Il serait erroné pour autant de réduire le discours du président à une série d’annonces, encore une fois inévitables puisqu’il s’agit de délivrer une feuille de route aux ambassadeurs. Emmanuel Macron ne se situe jamais exactement là où on croit le trouver. Certains commentateurs ont cru voir la marque personnelle du nouveau président dans son pragmatisme, dans son volontarisme, ou dans son franc-parler, ce qui est oublier un peu vite qu’il n’est pas le premier président de la République à pratiquer ces vertus. S’il a écarté toute "vision globale", il a devant les ambassadeurs articulé son propos autour des axes d’action qui doivent guider notre diplomatie : la sécurité, "qui se conjugue avec la stabilité du monde" ; l’indépendance, "qui impose de revisiter les termes de la souveraineté, y compris européenne" ; le retour de notre influence, "qui va de pair avec la défense des biens communs universels". Et les pistes d’action qu’il a évoquées s’insèrent souvent dans une série de concepts relativement élaborés, parfois originaux, parfois moins : le refus de choisir un camp dans la rivalité entre l’Arabie saoudite et l’Iran, l’approche des "trois D" (défense, développement, diplomatie) pour traiter des crises et notamment celles du Sahel, l’axe Europe-Maghreb-Afrique qui doit permettre l’"arrimage" de l’Afrique à l’Europe, une articulation de plusieurs actions pour contenir l’immigration en provenance d’Afrique de l’Ouest, dans la lignée de la rencontre qui avait eu la veille même à l’Elysée sur le sujet dans un format inédit, l’Europe à géométrie variable, totalement assumée, la souveraineté à redéfinir en fonction des nouvelles contraintes technologiques et autres, ou encore la "diplomatie étudiante", pour mettre notre pays à la hauteur de nos grands rivaux dans la compétition internationale dans la formation supérieure des élites.
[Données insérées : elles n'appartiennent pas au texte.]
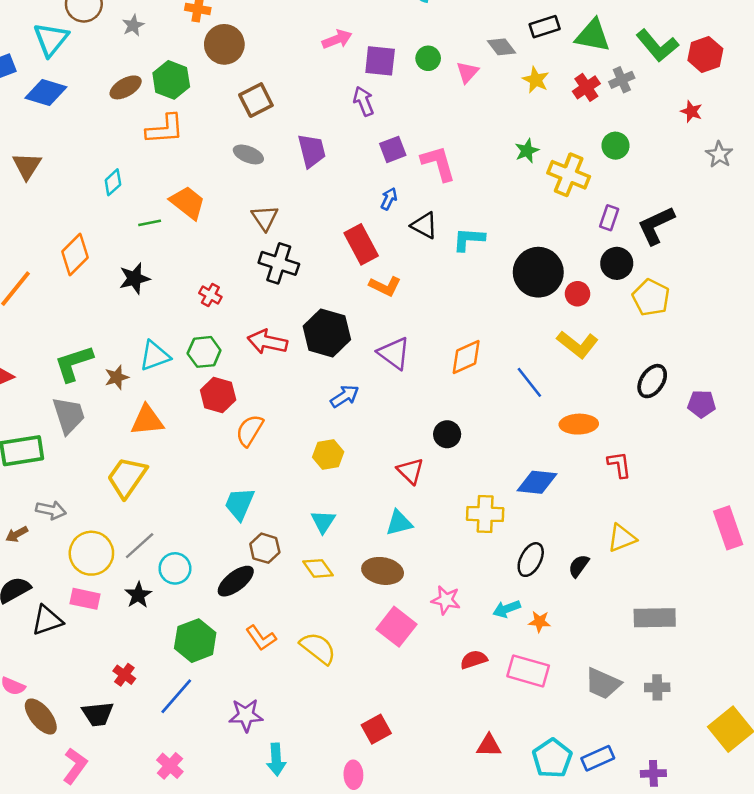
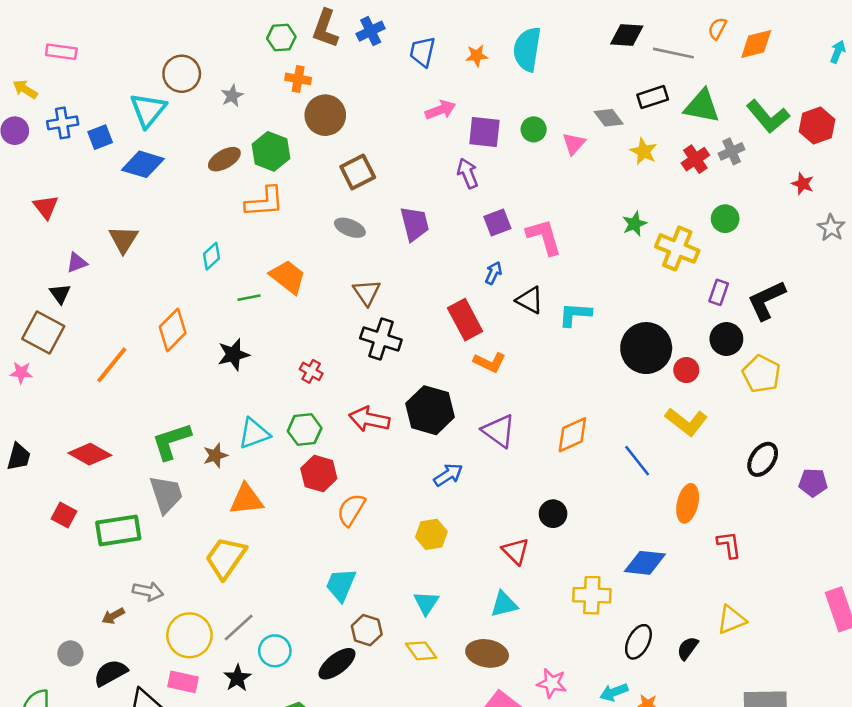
orange ellipse: (579, 424) -> (688, 503), turned -75

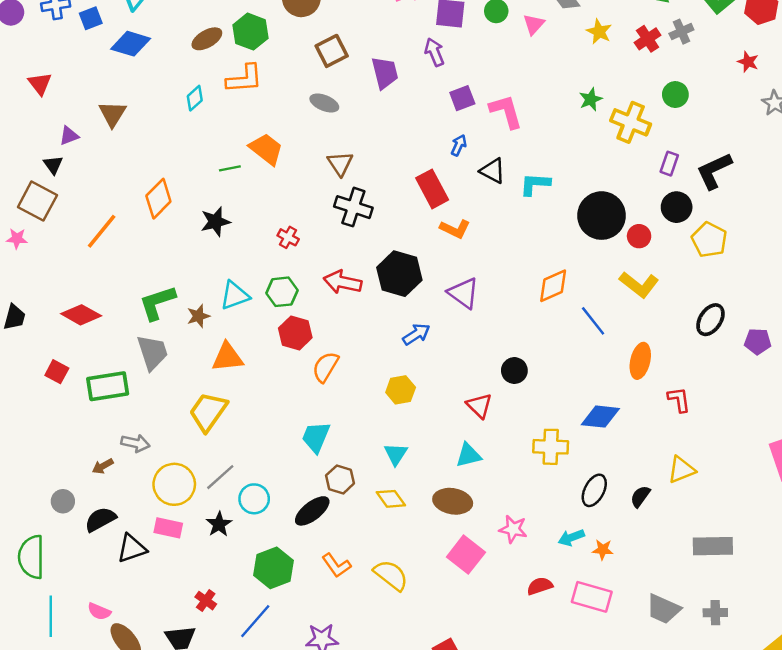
purple trapezoid: (415, 224) -> (385, 73), moved
cyan diamond: (211, 256) -> (195, 98), moved
orange diamond: (572, 435) -> (553, 286), moved

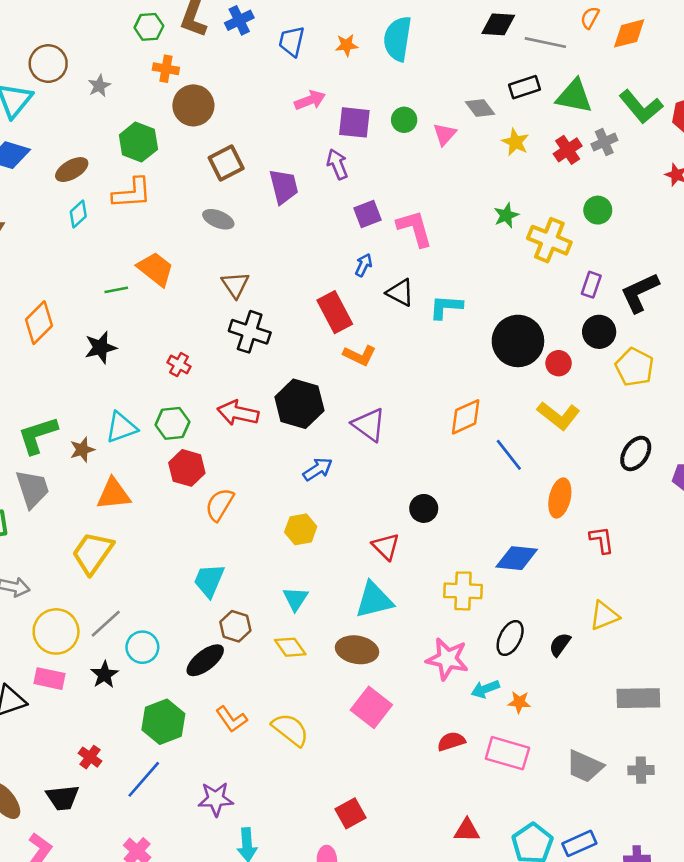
brown ellipse: (207, 39) -> (72, 170), moved
cyan triangle: (468, 455) -> (374, 600), size x1.4
pink star: (513, 529) -> (447, 659), moved, size x1.4

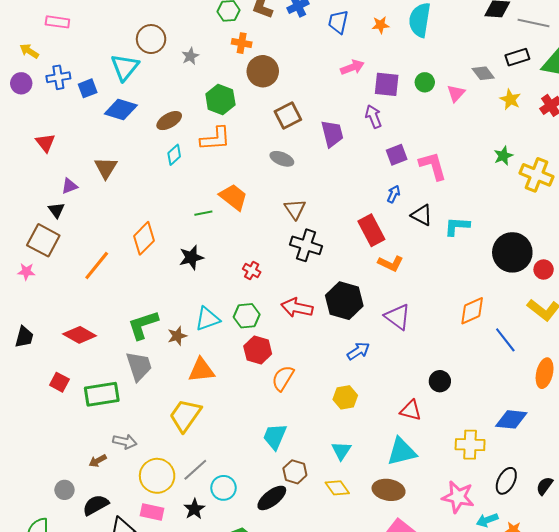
red triangle: (386, 546) -> (411, 410), turned -30

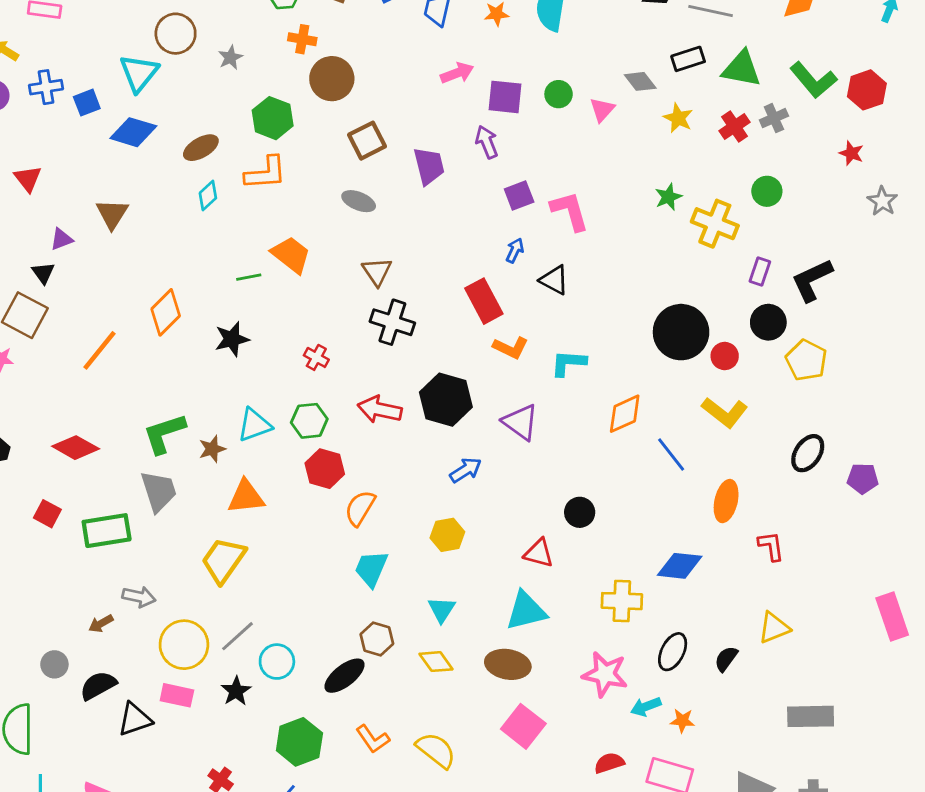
cyan L-shape: (457, 226) -> (568, 363), moved
cyan trapezoid: (275, 437) -> (371, 569), moved

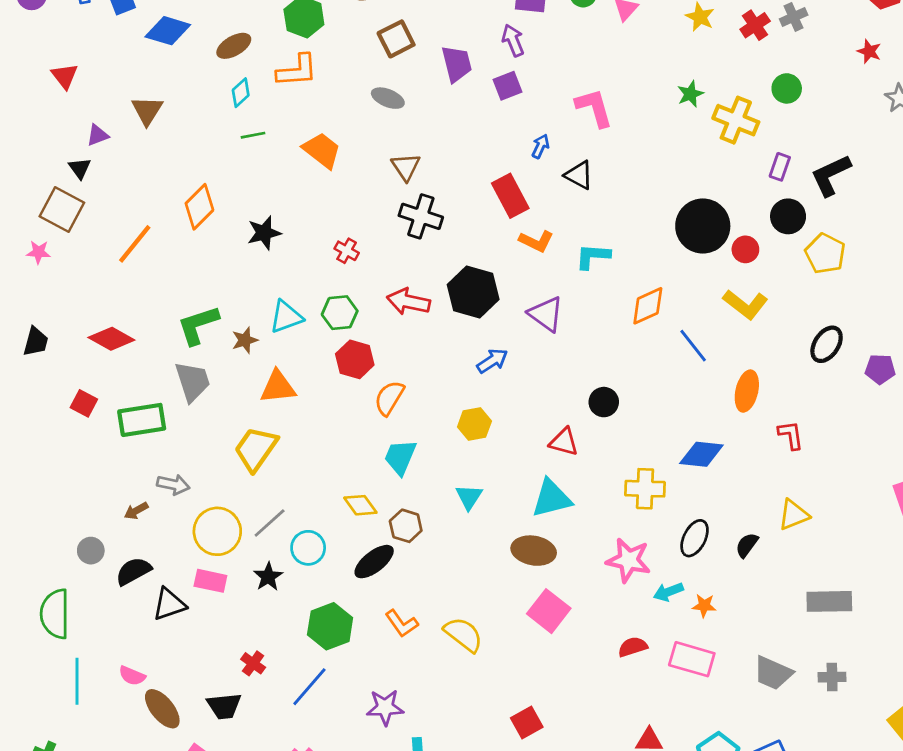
purple square: (519, 196) -> (507, 86), moved
green line: (249, 277) -> (253, 135), moved
yellow diamond: (436, 662) -> (360, 505), moved

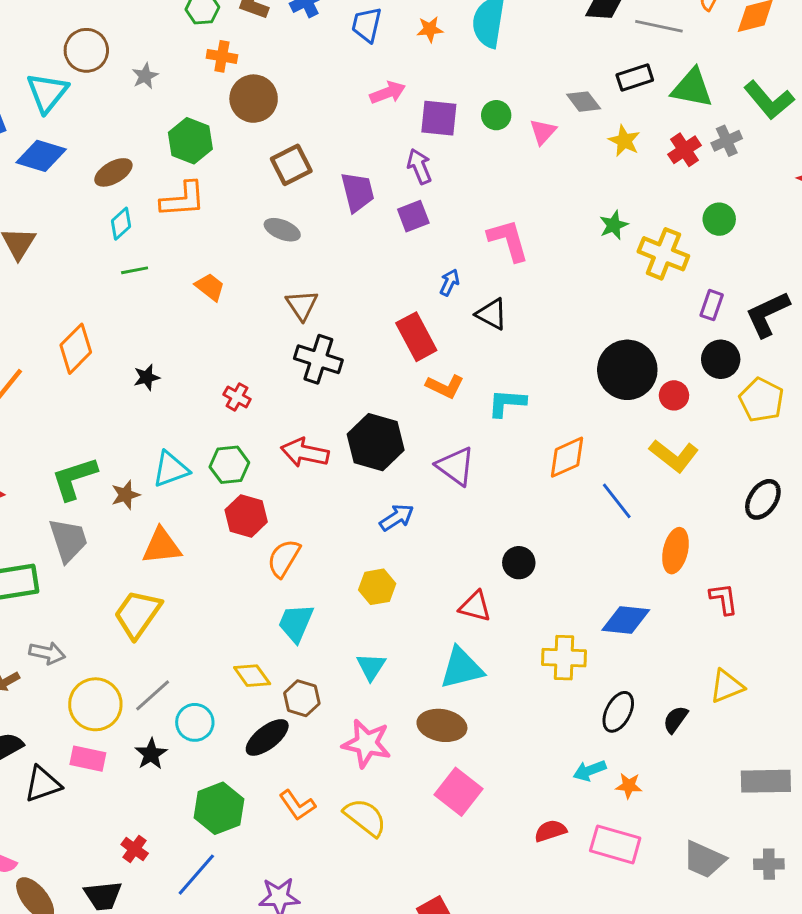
orange trapezoid: (322, 150) -> (210, 287), size x0.7
black star: (264, 233) -> (147, 377), size x0.7
pink star: (629, 560) -> (367, 743), moved

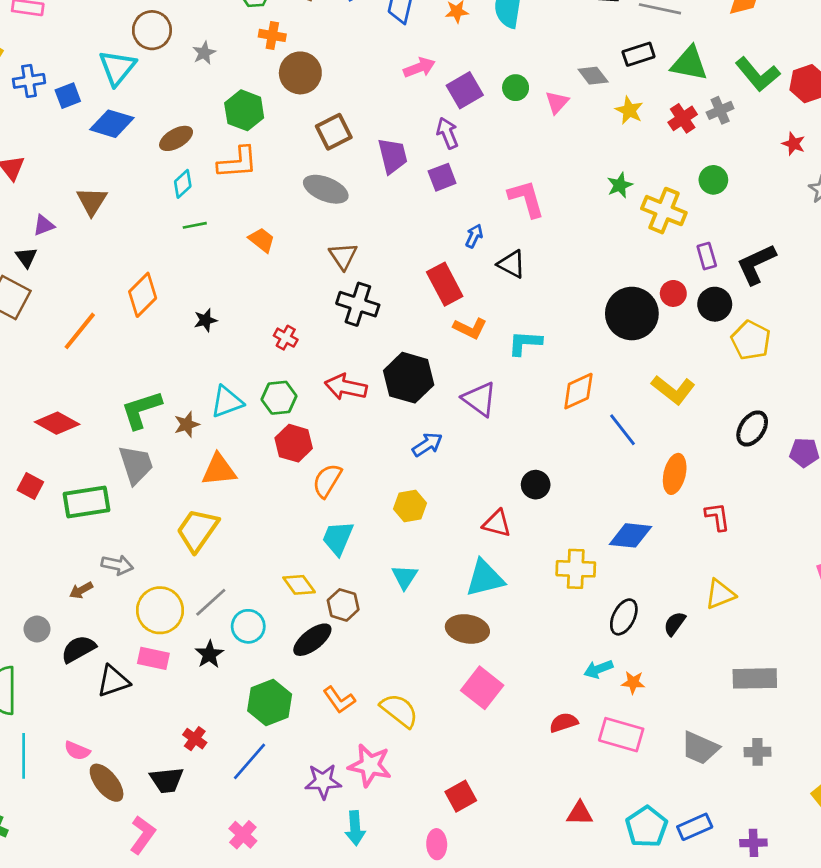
purple square: (439, 118) -> (465, 90), turned -36
gray ellipse: (282, 230) -> (326, 189), size x1.4
purple rectangle: (712, 305) -> (707, 256), turned -35
red circle: (674, 395) -> (673, 293), moved
pink star: (367, 743) -> (370, 765), moved

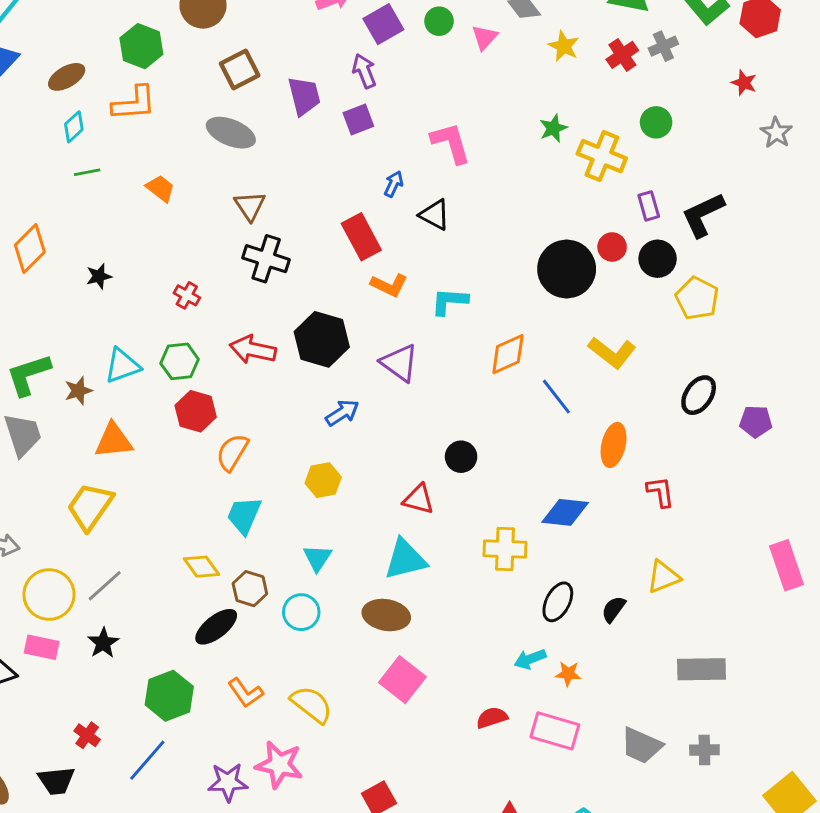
cyan circle: (248, 626) -> (301, 612), moved

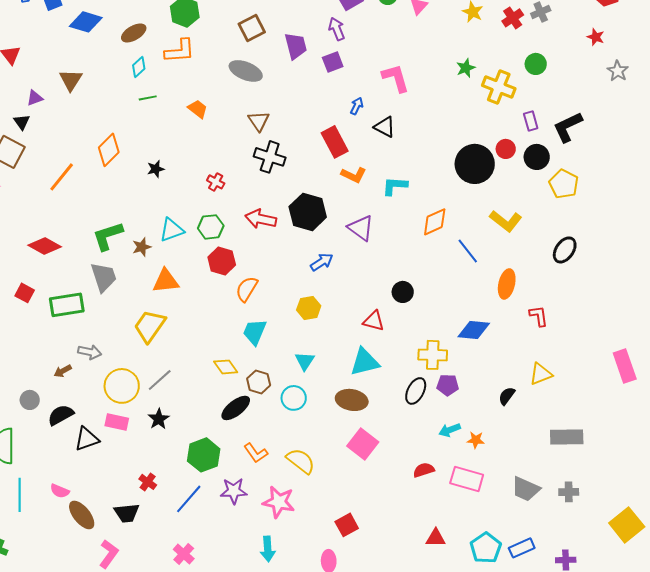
purple pentagon: (756, 421) -> (448, 385), moved
black ellipse: (558, 602) -> (416, 391), moved
purple star: (228, 782) -> (234, 491), moved

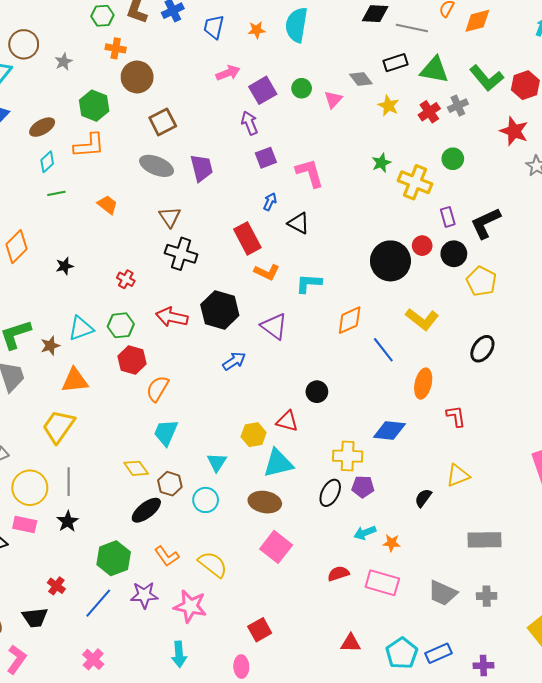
red star: (596, 37) -> (514, 131), size x1.6
purple trapezoid: (296, 46) -> (201, 168), moved
purple square: (333, 62) -> (266, 158), moved
yellow hexagon: (309, 308) -> (254, 435), moved
gray line: (160, 380) -> (69, 482), turned -48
Sur un chapitre qu’il avait jusqu’à présent peu exploré – celui des "valeurs" – le président a manifestement tenu à combler une lacune dans son discours. Il a complété son approche de la Syrie en précisant que "la reconstitution un jour en Syrie d’un état de droit... devra s’accompagner de la justice pour les crimes commis, notamment par les dirigeants de ce pays". Surtout, il a habilement repris le thème de la vocation de la France à défendre les droits de l’homme et le multilatéralisme en indiquant que l’identité même de notre diplomatie reposait sur la défense de "biens mondiaux" qui sont l’environnement (dont le nouveau "pacte mondial pour l’environnement" proposé par Laurent Fabius), la paix, la justice et les libertés, la culture. Sur les droits de l’homme proprement dits, le président a dit qu’ils "ne sont pas seulement des valeurs occidentales. Ce sont des principes universels, des normes juridiques librement adoptées par tous les pays du monde que nous devons sans cesse expliquer, défendre, améliorer".

Tout cela fait-il une "nouvelle politique étrangère" ? Ne s’agissait-il pas hier d’un discours avant tout politique, dans lequel la lutte contre le terrorisme "islamiste" (M. Macron a souligné l’adjectif) et l’"Europe protectrice" constituaient les prismes dominants ? Comment discerner dans les propos du président la veine novatrice et l’acceptation d’un certain héritage ? A chacun de juger, mais on l’a déjà dit : le nouveau chef de l’Etat se laisse difficilement enfermer dans des catégories préétablies. Il aime surprendre et garder la possibilité de surprendre. On retiendra de son discours aux ambassadeurs un engagement personnel manifeste dans les affaires internationales, ainsi qu’une volonté affirmée de défendre par tous les moyens la voix et le rang de la France. Retour en ce sens à un certain classicisme, sous des couleurs plus modernes ? En exorde, presque en passant, Emmanuel Macron a observé que "le monde a les yeux rivés sur la France. La transformation que nous avons engagée est une condition centrale de la transformation de l’Europe, tournée vers l’avenir et vers les peuples. Et la transformation de l’Europe autour d’une vision partagée est la condition d’un nouvel ordre mondial plus stable, apaisant les rivalités des puissances". Il y a certainement là le point de départ possible d’un "grand dessein", susceptible de recréer autour d’une politique extérieure forte, un consensus et un élan qui lui ont fait défaut au cours des dernières années.